La méthode syllabique est parfois opposée à la méthode globale, qui consiste à apprendre les mots dans leur ensemble, sans passer par le déchiffrage syllabique. La méthode globale est souvent critiquée car elle peut poser des difficultés dans le cas de mots nouveaux ou inconnus. La méthode syllabique, en revanche, est plébiscitée par certains pédagogues et experts pour son efficacité, notamment chez les enfants en difficulté de lecture.

Jean-Michel Blanquer a défendu cette méthode pendant son mandat, la considérant comme supérieure à d’autres approches pour l’apprentissage de la lecture en France.

PIRLS de quoi s'agit-il ?

L’évaluation internationale PIRLS (Progress in International Reading Literacy Study) est une enquête comparative qui évalue les compétences en lecture des élèves de quatrième année du primaire (environ 9-10 ans). Créée par l’Association internationale pour l’évaluation du rendement scolaire (IEA), elle est réalisée tous les cinq ans et examine les capacités de lecture des jeunes enfants dans divers pays à travers le monde.
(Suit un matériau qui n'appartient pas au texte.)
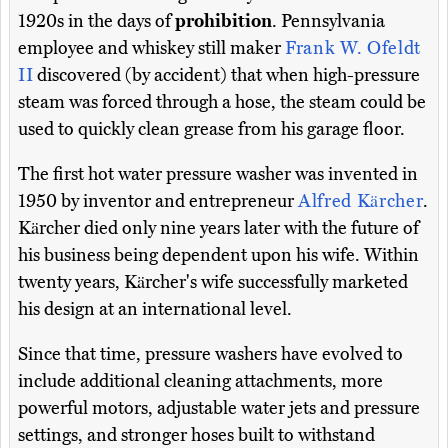
1920s in the days of
prohibition
. Pennsylvania
employee and whiskey still maker
Frank W. Ofeldt
II
discovered (by accident) that when high-pressure
steam was forced through a hose, the steam could be
used to quickly clean grease from his garage floor.
The first hot water pressure washer was invented in
1950 by inventor and entrepreneur
Alfred Kärcher
.
Kärcher died only nine years later with the future of
his business being dependent upon his wife. Within
twenty years, Kärcher's wife successfully marketed
his design at an international level.
Since that time, pressure washers have evolved to
include additional cleaning attachments, more
powerful motors, adjustable water jets and pressure
settings, and stronger hoses built to withstand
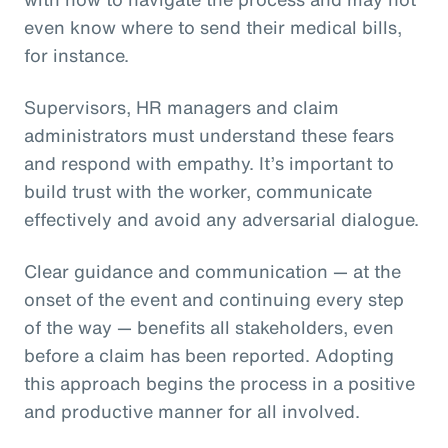
even know where to send their medical bills,
for instance.
Supervisors, HR managers and claim
administrators must understand these fears
and respond with empathy. It’s important to
build trust with the worker, communicate
effectively and avoid any adversarial dialogue.
Clear guidance and communication — at the
onset of the event and continuing every step
of the way — benefits all stakeholders, even
before a claim has been reported. Adopting
this approach begins the process in a positive
and productive manner for all involved.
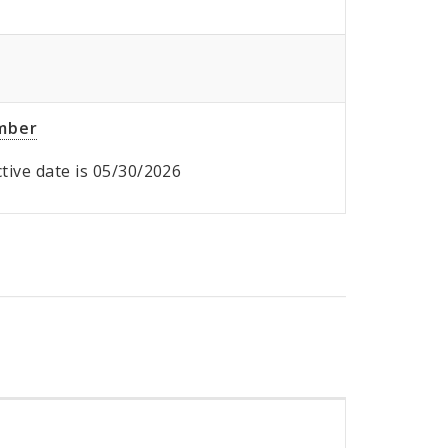
umber
ective date is 05/30/2026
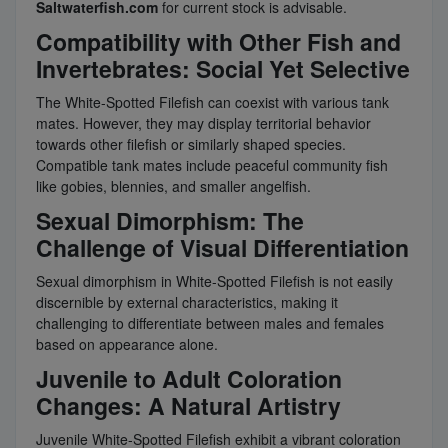
Saltwaterfish.com
for current stock is advisable.
Compatibility with Other Fish and
Invertebrates: Social Yet Selective
The White-Spotted Filefish can coexist with various tank
mates. However, they may display territorial behavior
towards other filefish or similarly shaped species.
Compatible tank mates include peaceful community fish
like gobies, blennies, and smaller angelfish.
Sexual Dimorphism: The
Challenge of Visual Differentiation
Sexual dimorphism in White-Spotted Filefish is not easily
discernible by external characteristics, making it
challenging to differentiate between males and females
based on appearance alone.
Juvenile to Adult Coloration
Changes: A Natural Artistry
Juvenile White-Spotted Filefish exhibit a vibrant coloration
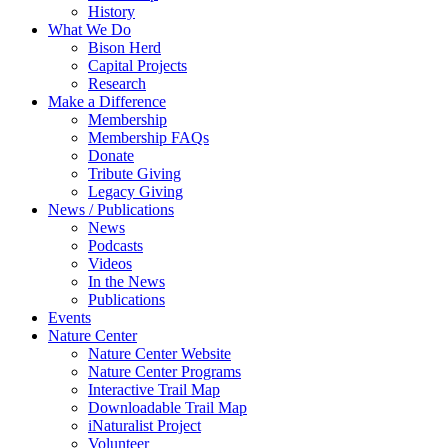
History
What We Do
Bison Herd
Capital Projects
Research
Make a Difference
Membership
Membership FAQs
Donate
Tribute Giving
Legacy Giving
News / Publications
News
Podcasts
Videos
In the News
Publications
Events
Nature Center
Nature Center Website
Nature Center Programs
Interactive Trail Map
Downloadable Trail Map
iNaturalist Project
Volunteer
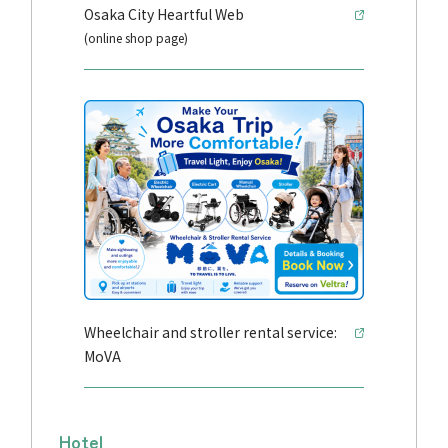
Osaka City Heartful Web
(online shop page)
Wheelchair and stroller rental service:
MoVA
Hotel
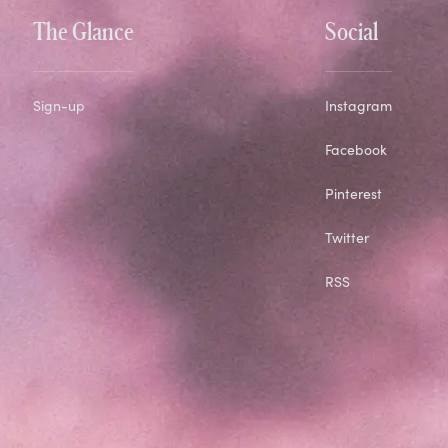
The Glance
Social
Sign-up
Instagram
Facebook
Pinterest
Twitter
RSS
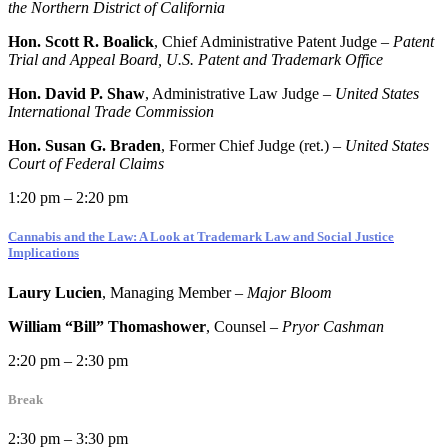
the Northern District of California
Hon. Scott R. Boalick
, Chief Administrative Patent Judge –
Patent
Trial and Appeal Board, U.S. Patent and Trademark Office
Hon. David P. Shaw
, Administrative Law Judge –
United States
International Trade Commission
Hon. Susan G. Braden
, Former Chief Judge (ret.) –
United States
Court of Federal Claims
1:20 pm – 2:20 pm
Cannabis and the Law: A Look at Trademark Law and Social Justice
Implications
Laury Lucien
, Managing Member –
Major Bloom
William “Bill” Thomashower
, Counsel –
Pryor Cashman
2:20 pm – 2:30 pm
Break
2:30 pm – 3:30 pm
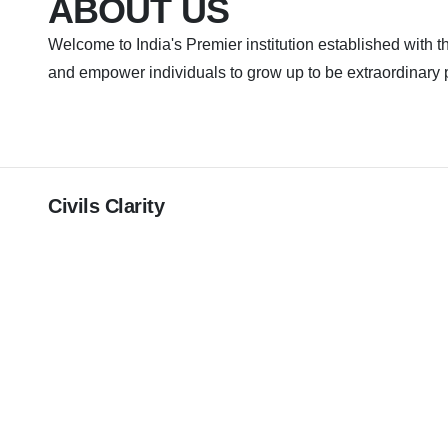
ABOUT US
Welcome to India's Premier institution established with th
and empower individuals to grow up to be extraordinary 
Civils Clarity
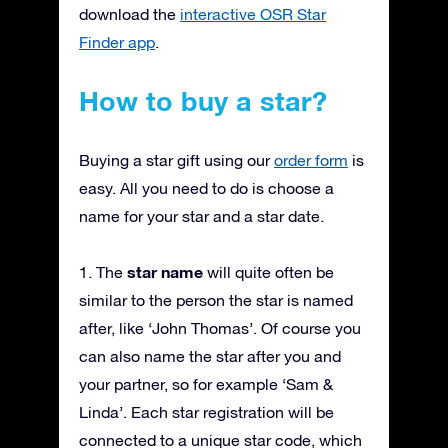
download the
interactive OSR Star
Finder app
.
How to buy a star?
Buying a star gift using our
order form
is
easy. All you need to do is choose a
name for your star and a star date.
star name
1. The
will quite often be
similar to the person the star is named
after, like ‘John Thomas’. Of course you
can also name the star after you and
your partner, so for example ‘Sam &
Linda’. Each star registration will be
connected to a unique star code, which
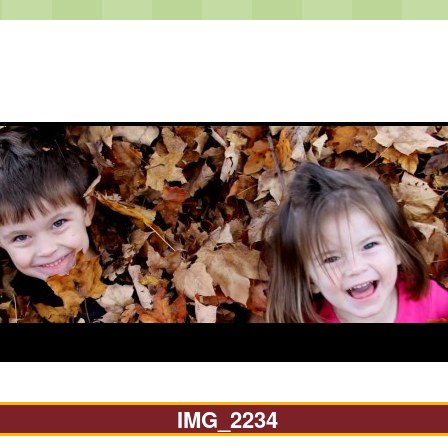
IMG_2234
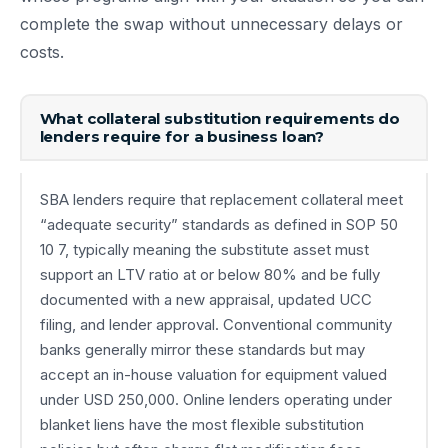
complete the swap without unnecessary delays or
costs.
What collateral substitution requirements do
lenders require for a business loan?
SBA lenders require that replacement collateral meet
“adequate security” standards as defined in SOP 50
10 7, typically meaning the substitute asset must
support an LTV ratio at or below 80% and be fully
documented with a new appraisal, updated UCC
filing, and lender approval. Conventional community
banks generally mirror these standards but may
accept an in-house valuation for equipment valued
under USD 250,000. Online lenders operating under
blanket liens have the most flexible substitution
Objectifs et structure de l’évaluation PIRLS :

Objectifs : L’évaluation PIRLS cherche à comprendre dans quelle mesure les systèmes éducatifs parviennent à enseigner la lecture aux jeunes élèves et à quel point ils sont prêts pour des apprentissages plus avancés. Elle s’intéresse également aux facteurs influençant ces résultats, tels que les méthodes d’enseignement, les ressources scolaires et l’environnement familial.

Compétences évaluées : PIRLS mesure les capacités des élèves à comprendre et à interpréter différents types de textes, principalement des textes narratifs et informatifs. Elle évalue également la capacité à analyser et à évaluer le contenu.

Environnement d’apprentissage : L’étude intègre des questionnaires remplis par les élèves, les enseignants et les parents pour recueillir des informations sur le contexte éducatif et les habitudes de lecture à la maison.

Importance de PIRLS :
Les résultats de PIRLS permettent aux pays de comparer leur performance en lecture avec celle d’autres nations et d’identifier des politiques ou pratiques efficaces pour améliorer l’enseignement de la lecture. Ils offrent des données précieuses pour orienter les réformes éducatives, en particulier dans les premières années de scolarisation, où les compétences en lecture sont essentielles pour la réussite future des élèves.

Les rapports PIRLS influencent les politiques éducatives dans de nombreux pays, car ils fournissent des indicateurs clés sur l’efficacité des systèmes éducatifs.